The person who had the most trouble with the schedule changes was a 5-year-old boy. Because patients cannot eat for several hours before surgery, we like to put the youngest children earliest in the day. The shift in the schedule put him a bit later and he needed some extra mom time – and two teddy bears – to get through the wait. The bears definitely helped comfort him, but with the language barrier, I was unable to reassure him with any kind words. It’s one of the times when I feel most helpless.
Today was also planned as a shorter surgical day because four of the doctors are lecturing at the medical school in the afternoon. As it turned out, that leisurely couple of hours between the final surgery and the lectures actually turned into two of the doctors going directly from surgery to deliver the first two lectures, and the other two doing the same as soon as they finished a final case.
We originally had two more cases on the schedule, but the hospital could not locate one and mistakenly sent another home because they thought the surgery was on a different day. We also have the challenge of patients staying in a different hospital. Many of the patients are staying at Katatura State Hospital, transported to Windhoek Central for surgery, then transported back to the patient wards at Katatura.

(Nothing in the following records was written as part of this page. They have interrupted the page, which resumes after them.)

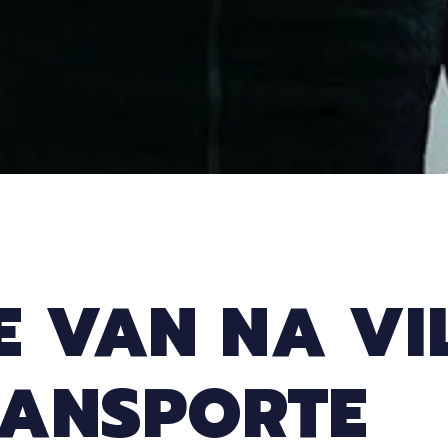
E VAN NA VI
RANSPORTE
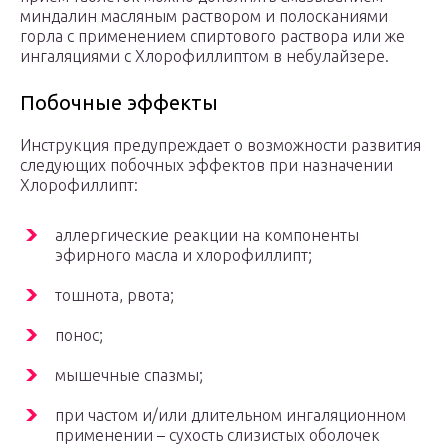
миндалин масляным раствором и полосканиями
горла с применением спиртового раствора или же
ингаляциями с Хлорофиллиптом в небулайзере.
Побочные эффекты
Инструкция предупреждает о возможности развития
следующих побочных эффектов при назначении
Хлорофиллипт:
аллергические реакции на компоненты
эфирного масла и хлорофиллипт;
тошнота, рвота;
понос;
мышечные спазмы;
при частом и/или длительном ингаляционном
применении – сухость слизистых оболочек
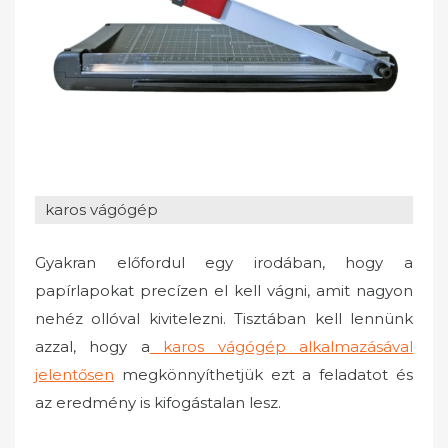
karos vágógép
Gyakran előfordul egy irodában, hogy a
papírlapokat precízen el kell vágni, amit nagyon
nehéz ollóval kivitelezni. Tisztában kell lennünk
azzal, hogy a
karos vágógép alkalmazásával
jelentősen
megkönnyíthetjük ezt a feladatot és
az eredmény is kifogástalan lesz.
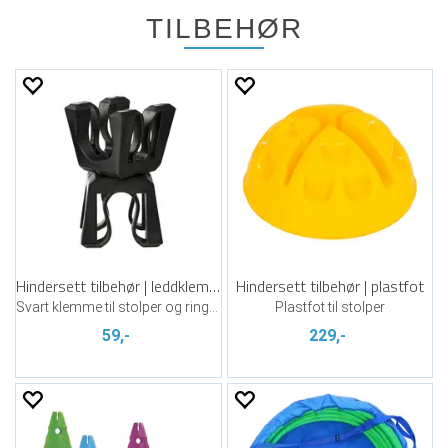
TILBEHØR
Hindersett tilbehør | leddklemme
Hindersett tilbehør | plastfot
Svart klemme til stolper og ringer
Plastfot til stolper
59,-
229,-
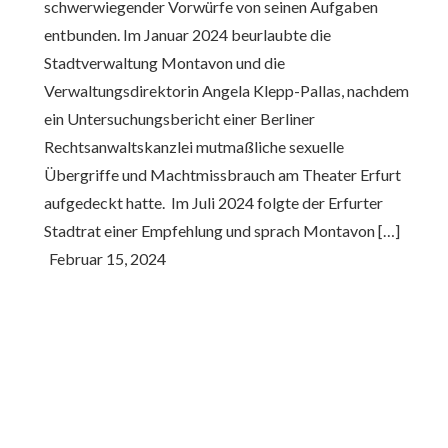
schwerwiegender Vorwürfe von seinen Aufgaben
entbunden. Im Januar 2024 beurlaubte die
Stadtverwaltung Montavon und die
Verwaltungsdirektorin Angela Klepp-Pallas, nachdem
ein Untersuchungsbericht einer Berliner
Rechtsanwaltskanzlei mutmaßliche sexuelle
Übergriffe und Machtmissbrauch am Theater Erfurt
aufgedeckt hatte. ​ Im Juli 2024 folgte der Erfurter
Stadtrat einer Empfehlung und sprach Montavon […]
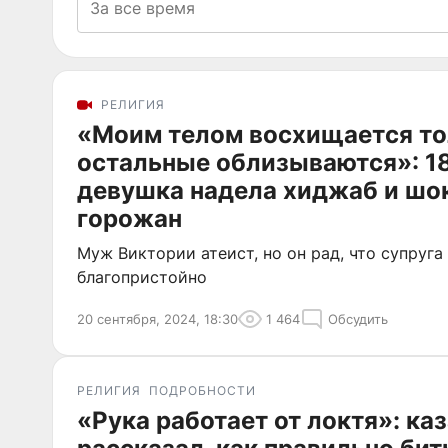
РЕЛИГИЯ
«Моим телом восхищается то
остальные облизываются»: 1
девушка надела хиджаб и шо
горожан
Муж Виктории атеист, но он рад, что супруга
благопристойно
20 сентября, 2024, 18:30
1 464
Обсудить
РЕЛИГИЯ
ПОДРОБНОСТИ
«Рука работает от локтя»: ка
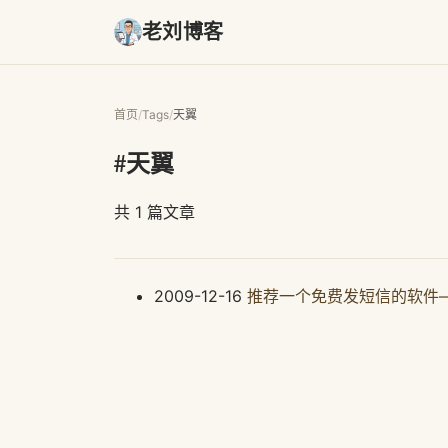
老刘博客
首页
/
Tags
/
天翼
#天翼
共 1 篇文章
2009-12-16
推荐一个免费发短信的软件——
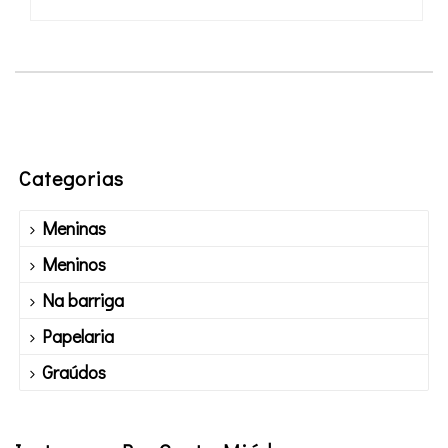
Categorias
Meninas
Meninos
Na barriga
Papelaria
Graúdos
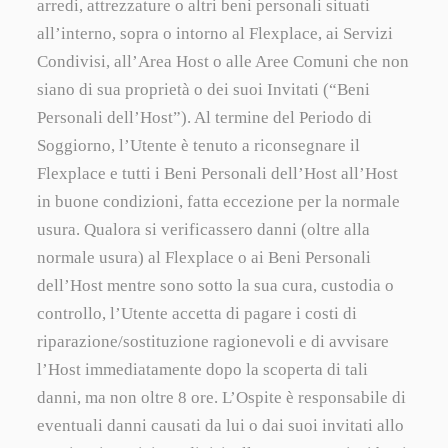
arredi, attrezzature o altri beni personali situati
all’interno, sopra o intorno al Flexplace, ai Servizi
Condivisi, all’Area Host o alle Aree Comuni che non
siano di sua proprietà o dei suoi Invitati (“Beni
Personali dell’Host”). Al termine del Periodo di
Soggiorno, l’Utente è tenuto a riconsegnare il
Flexplace e tutti i Beni Personali dell’Host all’Host
in buone condizioni, fatta eccezione per la normale
usura. Qualora si verificassero danni (oltre alla
normale usura) al Flexplace o ai Beni Personali
dell’Host mentre sono sotto la sua cura, custodia o
controllo, l’Utente accetta di pagare i costi di
riparazione/sostituzione ragionevoli e di avvisare
l’Host immediatamente dopo la scoperta di tali
danni, ma non oltre 8 ore. L’Ospite è responsabile di
eventuali danni causati da lui o dai suoi invitati allo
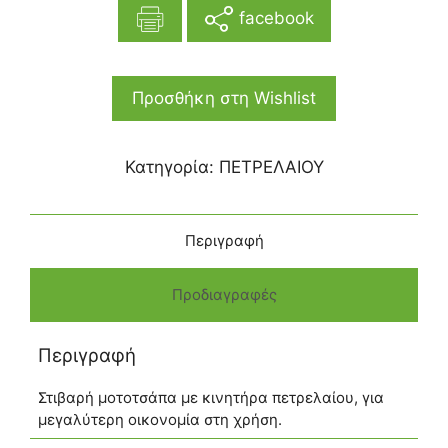
facebook
Προσθήκη στη Wishlist
Κατηγορία:
ΠΕΤΡΕΛΑΙΟΥ
Περιγραφή
Προδιαγραφές
Περιγραφή
Στιβαρή μοτοτσάπα με κινητήρα πετρελαίου, για
μεγαλύτερη οικονομία στη χρήση.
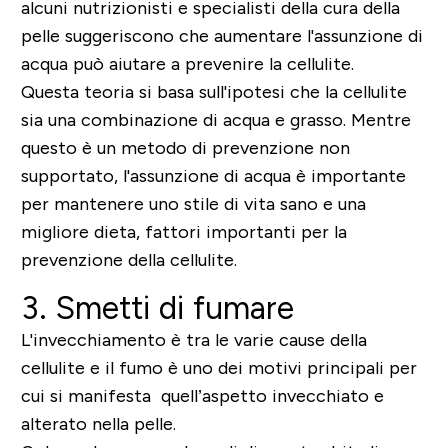
alcuni nutrizionisti e specialisti della cura della
pelle suggeriscono che aumentare l'assunzione di
acqua può aiutare a prevenire la cellulite.
Questa teoria si basa sull'ipotesi che la cellulite
sia una combinazione di acqua e grasso. Mentre
questo è un metodo di prevenzione non
supportato, l'assunzione di acqua è importante
per mantenere uno stile di vita sano e una
migliore dieta, fattori importanti per la
prevenzione della cellulite.
3. Smetti di fumare
L'invecchiamento è tra le varie cause della
cellulite e il fumo è uno dei motivi principali per
cui si manifesta quell’aspetto invecchiato e
alterato nella pelle.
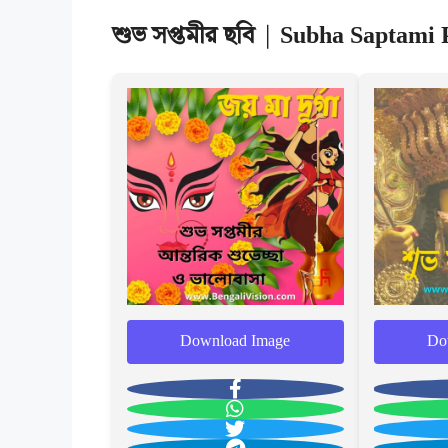
শুভ সপ্তমীর ছবি
|
Subha Saptami P
Download Image
Do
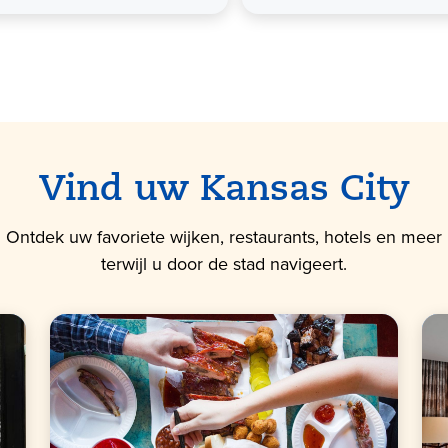
Vind uw Kansas City
Ontdek uw favoriete wijken, restaurants, hotels en meer
terwijl u door de stad navigeert.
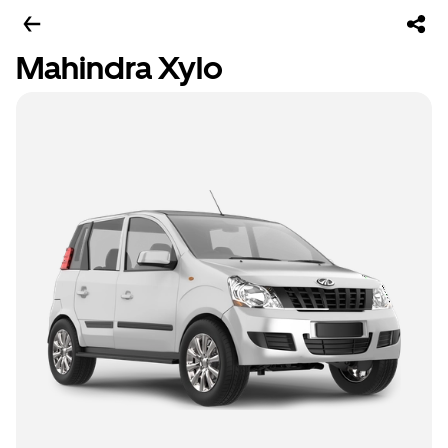
Mahindra Xylo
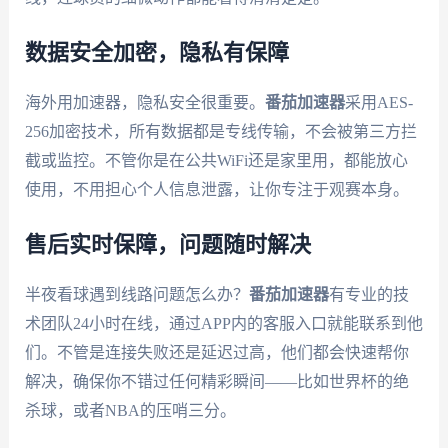
数据安全加密，隐私有保障
海外用加速器，隐私安全很重要。
番茄加速器
采用AES-
256加密技术，所有数据都是专线传输，不会被第三方拦
截或监控。不管你是在公共WiFi还是家里用，都能放心
使用，不用担心个人信息泄露，让你专注于观赛本身。
售后实时保障，问题随时解决
半夜看球遇到线路问题怎么办？
番茄加速器
有专业的技
术团队24小时在线，通过APP内的客服入口就能联系到他
们。不管是连接失败还是延迟过高，他们都会快速帮你
解决，确保你不错过任何精彩瞬间——比如世界杯的绝
杀球，或者NBA的压哨三分。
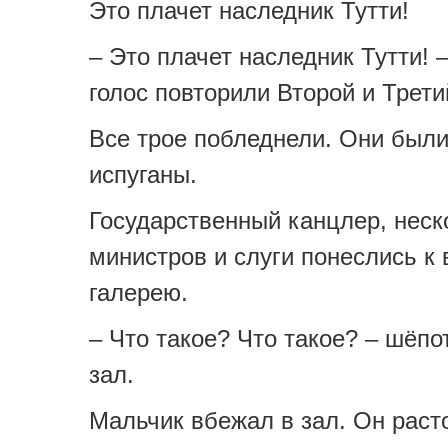
Это плачет наследник Тутти!
– Это плачет наследник Тутти! –
голос повторили Второй и Трети
Все трое побледнели. Они были
испуганы.
Государственный канцлер, неск
министров и слуги понеслись к 
галерею.
– Что такое? Что такое? – шёп
зал.
Мальчик вбежал в зал. Он раст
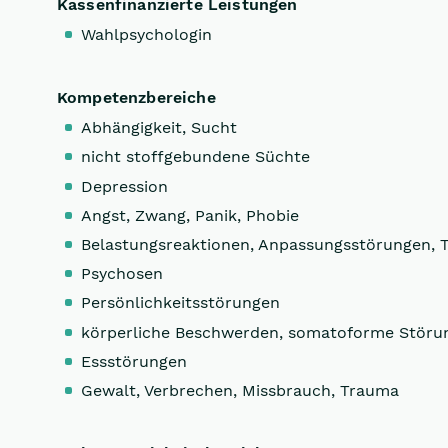
Kassenfinanzierte Leistungen
Wahlpsychologin
Kompetenzbereiche
Abhängigkeit, Sucht
nicht stoffgebundene Süchte
Depression
Angst, Zwang, Panik, Phobie
Belastungsreaktionen, Anpassungsstörungen, 
Psychosen
Persönlichkeitsstörungen
körperliche Beschwerden, somatoforme Störu
Essstörungen
Gewalt, Verbrechen, Missbrauch, Trauma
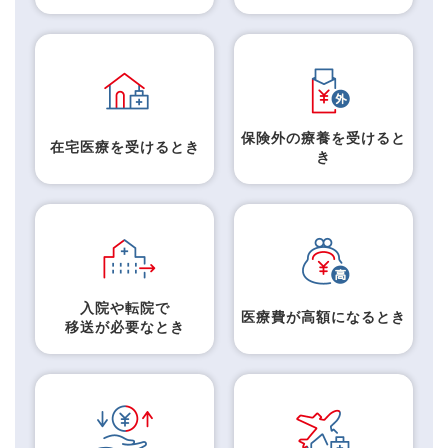
保険外の療養を受けると
在宅医療を受けるとき
き
入院や転院で
医療費が高額になるとき
移送が必要なとき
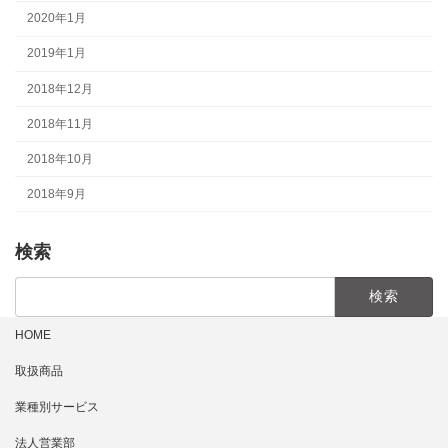
2020年1月
2019年1月
2018年12月
2018年11月
2018年10月
2018年9月
検索
検
索:
HOME
取扱商品
業種別サービス
法人営業部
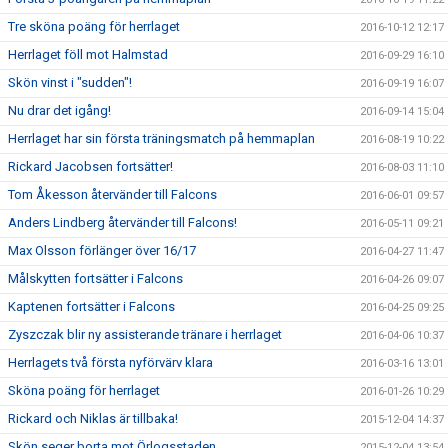
Tre sköna poäng för herrlaget
2016-10-12 12:17
Herrlaget föll mot Halmstad
2016-09-29 16:10
Skön vinst i "sudden"!
2016-09-19 16:07
Nu drar det igång!
2016-09-14 15:04
Herrlaget har sin första träningsmatch på hemmaplan
2016-08-19 10:22
Rickard Jacobsen fortsätter!
2016-08-03 11:10
Tom Åkesson återvänder till Falcons
2016-06-01 09:57
Anders Lindberg återvänder till Falcons!
2016-05-11 09:21
Max Olsson förlänger över 16/17
2016-04-27 11:47
Målskytten fortsätter i Falcons
2016-04-26 09:07
Kaptenen fortsätter i Falcons
2016-04-25 09:25
Zyszczak blir ny assisterande tränare i herrlaget
2016-04-06 10:37
Herrlagets två första nyförvärv klara
2016-03-16 13:01
Sköna poäng för herrlaget
2016-01-26 10:29
Rickard och Niklas är tillbaka!
2015-12-04 14:37
Skön seger borta mot Örlogsstaden.
2015-12-04 13:54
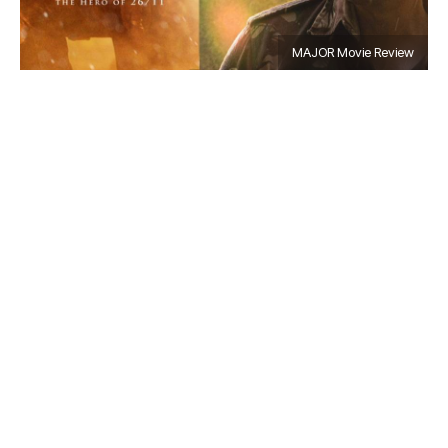
MAJOR Movie Review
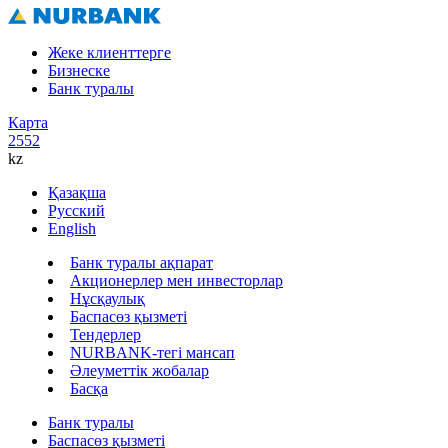
Жеке клиенттерге
Бизнеске
Банк туралы
Карта
2552
kz
Қазақша
Русский
English
Банк туралы ақпарат
Акционерлер мен инвесторлар
Нұсқаулық
Баспасөз қызметі
Тендерлер
NURBANK-тегі мансап
Әлеуметтік жобалар
Басқа
Банк туралы
Баспасөз қызметі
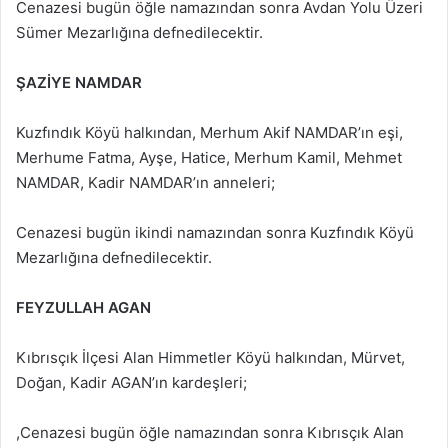
Cenazesi bugün öğle namazından sonra Avdan Yolu Üzeri
Sümer Mezarlığına defnedilecektir.
ŞAZİYE NAMDAR
Kuzfındık Köyü halkından, Merhum Akif NAMDAR’ın eşi,
Merhume Fatma, Ayşe, Hatice, Merhum Kamil, Mehmet
NAMDAR, Kadir NAMDAR’ın anneleri;
Cenazesi bugün ikindi namazından sonra Kuzfındık Köyü
Mezarlığına defnedilecektir.
FEYZULLAH AGAN
Kıbrısçık İlçesi Alan Himmetler Köyü halkından, Mürvet,
Doğan, Kadir AGAN’ın kardeşleri;
,Cenazesi bugün öğle namazından sonra Kıbrısçık Alan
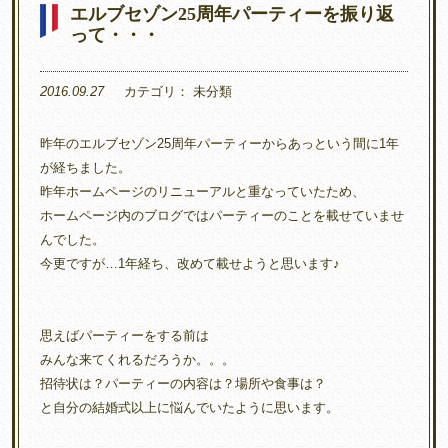
エルブセゾン25周年パーティーを振り返
って・・・
2016.09.27
カテゴリ：
未分類
昨年のエルブセゾン25周年パーティーからあっという間に1年
が経ちました。
昨年ホームページのリニューアルと重なっていたため、
ホームページ内のブログではパーティーのことを載せていませ
んでした。
今更ですが…1年経ち、改めて載せようと思います♪
思えばパーティーをする前は
みんな来てくれるだろうか。。。
招待状は？パーティーの内容は？場所や食事は？
と自分の結婚式以上に悩んでいたように思います。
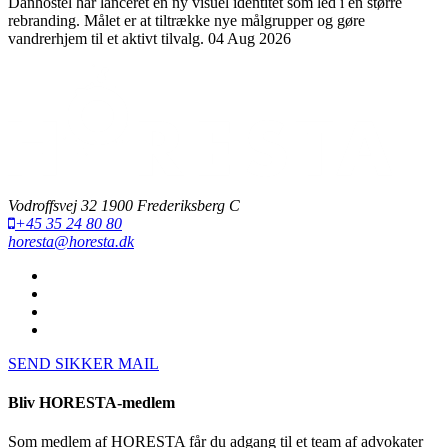
Danhostel har lanceret en ny visuel identitet som led i en større
rebranding. Målet er at tiltrække nye målgrupper og gøre
vandrerhjem til et aktivt tilvalg.
04 Aug 2026
Vodroffsvej 32 1900 Frederiksberg C
+45 35 24 80 80
horesta@horesta.dk
SEND SIKKER MAIL
Bliv HORESTA-medlem
Som medlem af HORESTA får du adgang til et team af advokater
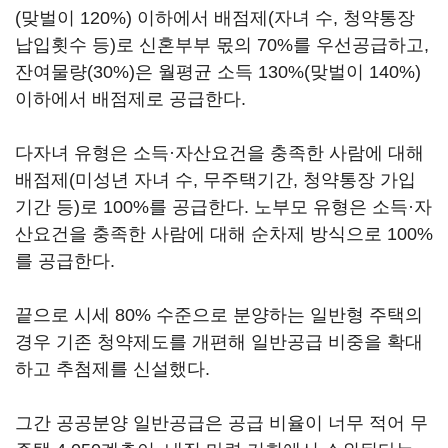
(맞벌이 120%) 이하에서 배점제(자녀 수, 청약통장
납입횟수 등)로 신혼부부 몫의 70%를 우선공급하고,
잔여물량(30%)은 월평균 소득 130%(맞벌이 140%)
이하에서 배점제로 공급한다.
다자녀 유형은 소득·자산요건을 충족한 사람에 대해
배점제(미성년 자녀 수, 무주택기간, 청약통장 가입
기간 등)로 100%를 공급한다. 노부모 유형은 소득·자
산요건을 충족한 사람에 대해 순차제 방식으로 100%
를 공급한다.
끝으로 시세 80% 수준으로 분양하는 일반형 주택의
경우 기존 청약제도를 개편해 일반공급 비중을 확대
하고 추첨제를 신설했다.
그간 공공분양 일반공급은 공급 비율이 너무 적어 무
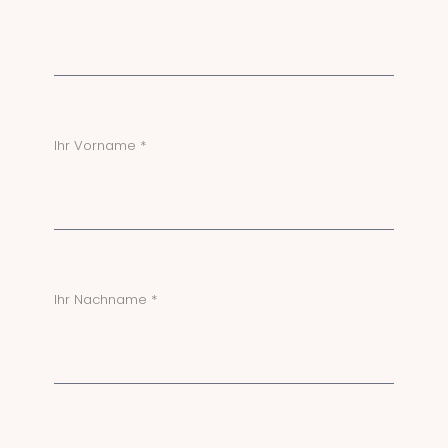
Ihr Vorname *
Ihr Nachname *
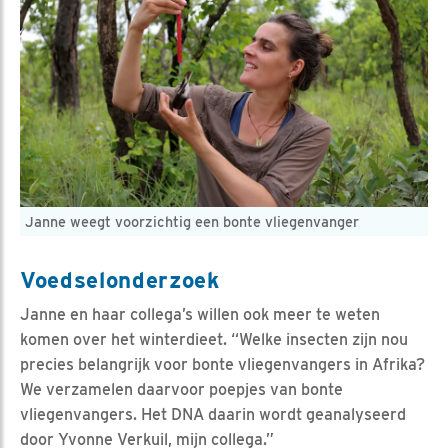
Janne weegt voorzichtig een bonte vliegenvanger
Voedselonderzoek
Janne en haar collega’s willen ook meer te weten
komen over het winterdieet. “Welke insecten zijn nou
precies belangrijk voor bonte vliegenvangers in Afrika?
We verzamelen daarvoor poepjes van bonte
vliegenvangers. Het DNA daarin wordt geanalyseerd
door Yvonne Verkuil, mijn collega.”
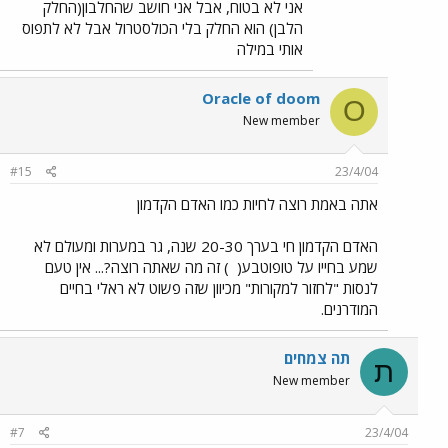
אני לא בטוח, אבל אני חושב שהחלבון(החלק
הלבן) הוא החלק בלי הכולסטרול אבל לא לתפוס
אותי במילה
Oracle of doom
O
New member
#15
23/4/04
אתה באמת רוצה לחיות כמו האדם הקדמון
האדם הקדמון חי בערך 20-30 שנה, גר במערות ומעולם לא
שמע בחייו על טופוטבע(
) זה מה שאתה רוצה?... אין טעם
לנסות "לחזור למקורות" מכיוון שזה פשוט לא ראלי בחיים
המודרנים.
תה צמחים
ת
New member
#7
23/4/04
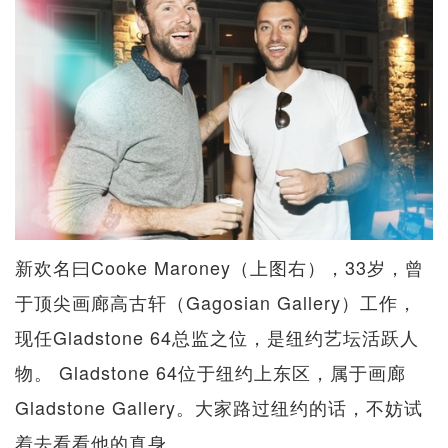
新欢名曰Cooke Maroney（上图右），33岁，曾
于顶尖画廊高古轩（Gagosian Gallery）工作，
现任Gladstone 64总监之位，是纽约艺坛活跃人
物。 Gladstone 64位于纽约上东区，属于画廊
Gladstone Gallery。大家路过纽约的话，不妨试
着去看看他的真身。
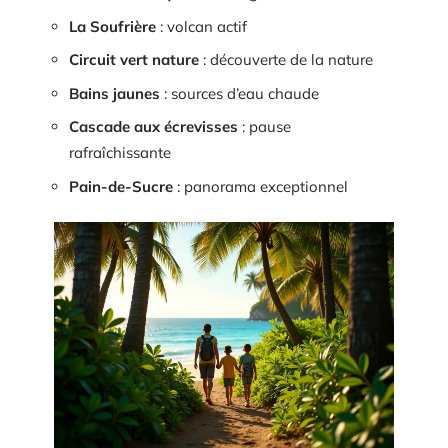
La Soufrière
: volcan actif
Circuit vert nature
: découverte de la nature
Bains jaunes
: sources d’eau chaude
Cascade aux écrevisses
: pause
rafraîchissante
Pain-de-Sucre
: panorama exceptionnel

We completed 6 cases on Wednesday, 4 kids and 2 adults:
- 5-year-old boy – Achilles tendon lengthening
- 8-year-old boy – Achilles tendon lengthening
- 13-year-old boy – removal of extra bone material in elbow joint
- 14-year-old boy – bilateral clubfoot repair
- 39-year-old man – tendon repair in hand
- 36-year-old man – ankle fracture repair
The bony cases are more invasive and complex, so they require more time -- both for the procedures and healing. Today’s morning cases took much longer than expected. Even with x-rays before the surgery, things can look different once the doctors are actually in surgery.
The first case of the day, a bi-lateral clubfoot repair, took much longer than usual. This boy caught the attention of one of the local surgeons while he was waiting for screening. It's cold this time of year, particularly in the more rural areas where housing is not as sophisticated. Because of his clubfoot deformity, he was unable to wear shoes and was barefoot in the cold. His uncle brought him for screening from several hundred kilometers away in the north of Namibia. The hospital had to get special permission to allow his mother to sign a consent in another hospital closer to their home and send it to us. They were both so patient and hopeful during the screening process that I'm glad we were able to treat him. The local surgeon is excited to buy him his first pair of shoes.
The lectures at University of Namibia Medical School went well although they were not well attended. Our team presented four lectures, each of which generated good questions and discussion from the Namibian doctors – and each other.
It was a very busy day, but another satisfying day. There’s definitely a feeling of accomplishment paired with exhaustion during the van ride back to the hotel.